Nor is it true „historical fiction" in the sense of
describing real historical events in fictional form. As a historian, however,
I was careful that the story is
plausible in the context in which it was set.
Sir
Jean of Acre
is set against the background of the final destruction of the Christian
Kingdom of Jerusalem. Although it is a work of fiction, it weaves in many
known facts about the last years of Christian Palestine. The description of the
siege of Acre and the
events leading up to it - the riots, Beaujeu’s attempt to buy the city free, the
accusations of cowardice - are based on contemporary descriptions. Beaujeu’s
death and his words as he withdrew from the line of defence are
recorded. The Temple at Acre
did hold out 10 days longer than the City and the near surrender which turned
instead into a massacre is also history.
There is also evidence that certain „treasures" and individuals escaped from the
Temple in the very last days. Historical characters in the novel
include William de Beaujeu, Jacques de Molay, and Thibald Gaudin. The other
characters are fictional.
The English Templar
describes through
fictional characters the process by which Philip IV of France and Pope Clement V
destroyed the Knights Templar. This is probably one of the most controversial
events in medieval history to capture the modern imagination. There seem to be
no end of books about the Knights Templar and most of these focus on the lurid
final chapters with confessions of sodomy, heresy and idol worship.

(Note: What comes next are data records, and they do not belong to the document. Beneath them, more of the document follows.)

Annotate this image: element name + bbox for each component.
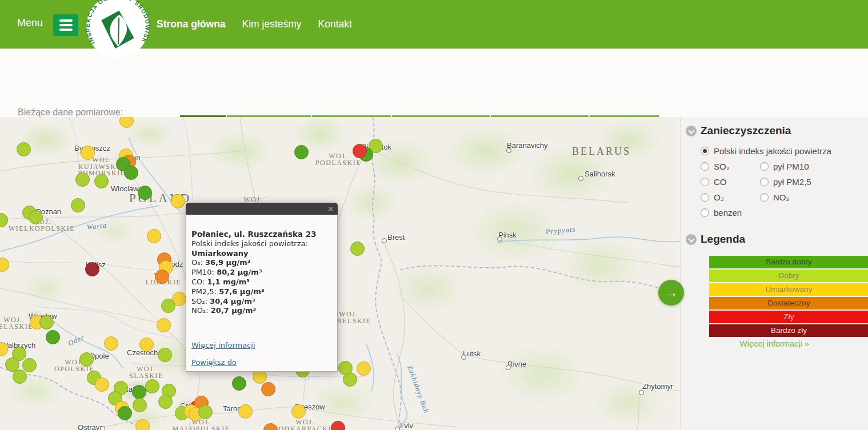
close-icon[interactable]: ×	[328, 203, 333, 214]
station-dot[interactable]	[294, 145, 309, 159]
pollutant-option-pył-pm10[interactable]: pył PM10	[760, 162, 868, 171]
radio-icon	[760, 193, 769, 202]
station-dot[interactable]	[46, 330, 60, 344]
station-dot[interactable]	[157, 318, 171, 332]
station-dot[interactable]	[94, 174, 109, 188]
station-name: Połaniec, ul. Ruszczańska 23	[191, 230, 333, 239]
legend-item: Bardzo dobry	[709, 256, 868, 268]
legend-list: Bardzo dobryDobryUmiarkowanyDostatecznyZ…	[709, 256, 868, 337]
station-dot[interactable]	[71, 198, 85, 212]
header-nav: Strona głównaKim jesteśmyKontakt	[157, 0, 352, 49]
pollutant-option-co[interactable]: CO	[701, 177, 760, 187]
air-quality-map[interactable]: BydgoszczTorunWloclawekPoznanKaliszLodzB…	[0, 117, 680, 430]
radio-icon	[760, 178, 769, 186]
radio-icon	[701, 208, 709, 217]
popup-titlebar[interactable]: ×	[186, 203, 338, 215]
pollutant-option-benzen[interactable]: benzen	[701, 208, 760, 218]
station-dot[interactable]	[133, 398, 147, 412]
index-value: Umiarkowany	[191, 249, 333, 259]
station-dot[interactable]	[104, 336, 118, 351]
station-dot[interactable]	[139, 337, 154, 352]
station-dot[interactable]	[238, 404, 253, 419]
popup-link-więcej-informacji[interactable]: Więcej informacji	[191, 341, 333, 351]
radio-icon	[701, 147, 709, 155]
station-dot[interactable]	[145, 379, 159, 393]
index-label: Polski indeks jakości powietrza:	[191, 239, 333, 249]
pollutants-section-header: Zanieczyszczenia	[686, 124, 868, 138]
hamburger-bar	[59, 29, 73, 31]
legend-more-link[interactable]: Więcej informacji »	[681, 339, 868, 348]
arrow-right-icon[interactable]: →	[658, 280, 684, 306]
top-header: Menu INSPEKCJA OCHRONY ŚRODOWISKA Strona…	[0, 0, 868, 49]
station-dot[interactable]	[198, 405, 213, 419]
current-data-title: Bieżące dane pomiarowe:	[18, 107, 123, 118]
station-dot[interactable]	[338, 361, 353, 375]
popup-measurement: O₃: 36,9 µg/m³	[191, 258, 333, 268]
station-dot[interactable]	[291, 404, 306, 419]
pollutant-option-pył-pm2-5[interactable]: pył PM2,5	[760, 177, 868, 187]
legend-item: Zły	[709, 311, 868, 323]
popup-measurement: NO₂: 20,7 µg/m³	[191, 306, 333, 316]
popup-measurement: PM10: 80,2 µg/m³	[191, 268, 333, 278]
legend-item: Dobry	[709, 270, 868, 282]
legend-item: Umiarkowany	[709, 283, 868, 296]
logo-emblem-icon: INSPEKCJA OCHRONY ŚRODOWISKA	[86, 0, 150, 58]
popup-body: Połaniec, ul. Ruszczańska 23 Polski inde…	[186, 215, 338, 372]
page: Menu INSPEKCJA OCHRONY ŚRODOWISKA Strona…	[0, 0, 868, 430]
pollutant-option-no[interactable]: NO₂	[760, 192, 868, 202]
legend-title: Legenda	[701, 233, 745, 246]
station-dot[interactable]	[75, 172, 90, 187]
station-dot[interactable]	[29, 210, 43, 224]
popup-tail	[250, 356, 268, 367]
station-dot[interactable]	[161, 299, 175, 313]
station-dot[interactable]	[147, 229, 161, 243]
hamburger-menu-icon[interactable]	[53, 14, 78, 36]
station-dot[interactable]	[138, 186, 152, 200]
station-dot[interactable]	[353, 144, 367, 158]
chevron-down-icon[interactable]	[686, 234, 697, 245]
popup-measurement: CO: 1,1 mg/m³	[191, 278, 333, 287]
station-dot[interactable]	[261, 382, 275, 396]
legend-item: Dostateczny	[709, 297, 868, 310]
legend-item: Bardzo zły	[709, 324, 868, 337]
station-dot[interactable]	[79, 352, 94, 367]
radio-icon	[760, 162, 769, 171]
measurements-list: O₃: 36,9 µg/m³PM10: 80,2 µg/m³CO: 1,1 mg…	[191, 258, 333, 316]
station-dot[interactable]	[232, 376, 246, 391]
station-dot[interactable]	[17, 142, 31, 156]
logo[interactable]: INSPEKCJA OCHRONY ŚRODOWISKA	[86, 0, 150, 58]
nav-strona-główna[interactable]: Strona główna	[157, 18, 226, 30]
chevron-down-icon[interactable]	[686, 126, 697, 136]
nav-kontakt[interactable]: Kontakt	[318, 18, 352, 30]
pollutant-option-so[interactable]: SO₂	[701, 162, 760, 171]
legend-section-header: Legenda	[686, 233, 868, 247]
station-dot[interactable]	[81, 146, 95, 160]
radio-icon	[701, 193, 709, 202]
station-dot[interactable]	[124, 166, 138, 180]
station-dot[interactable]	[118, 406, 132, 420]
station-dot[interactable]	[155, 270, 169, 284]
station-info-popup: × Połaniec, ul. Ruszczańska 23 Polski in…	[186, 203, 338, 372]
station-dot[interactable]	[119, 117, 134, 128]
station-dot[interactable]	[22, 358, 37, 372]
station-dot[interactable]	[132, 385, 146, 399]
station-dot[interactable]	[158, 348, 172, 362]
station-dot[interactable]	[158, 395, 173, 409]
station-dot[interactable]	[95, 377, 109, 392]
radio-icon	[701, 162, 709, 171]
popup-measurement: PM2,5: 57,6 µg/m³	[191, 287, 333, 297]
station-dot[interactable]	[85, 262, 99, 276]
station-dot[interactable]	[357, 361, 371, 376]
station-dot[interactable]	[13, 369, 27, 384]
station-dot[interactable]	[350, 242, 365, 256]
hamburger-bar	[59, 24, 73, 26]
pollutants-title: Zanieczyszczenia	[701, 124, 791, 137]
nav-kim-jesteśmy[interactable]: Kim jesteśmy	[242, 18, 302, 30]
pollutant-option-polski-indeks-jakości-powietrza[interactable]: Polski indeks jakości powietrza	[701, 146, 868, 156]
menu-label[interactable]: Menu	[17, 17, 43, 29]
pollutant-options: Polski indeks jakości powietrzaSO₂pył PM…	[701, 146, 868, 218]
station-dot[interactable]	[171, 194, 185, 208]
station-dot[interactable]	[39, 315, 54, 329]
pollutant-option-o[interactable]: O₃	[701, 192, 760, 202]
station-dot[interactable]	[135, 419, 150, 430]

Tragically,
even modern writers like to believe there "must have been some
grain of truth" to the confessions - although these were admittedly obtained by
gruesome torture and the threat of burning at the stake.
A historical note at the end of
the novel provides readers with a detailed explanation of which aspects of the
novel are based on historical fact and which are pure fiction. It is also a novel with a
theme no less relevant today than in the 14th
Century: it is the story of one man’s struggle for his
own soul. It is a novel about the battle between good and evil, love and hate,
which take place – always and again – in human hearts.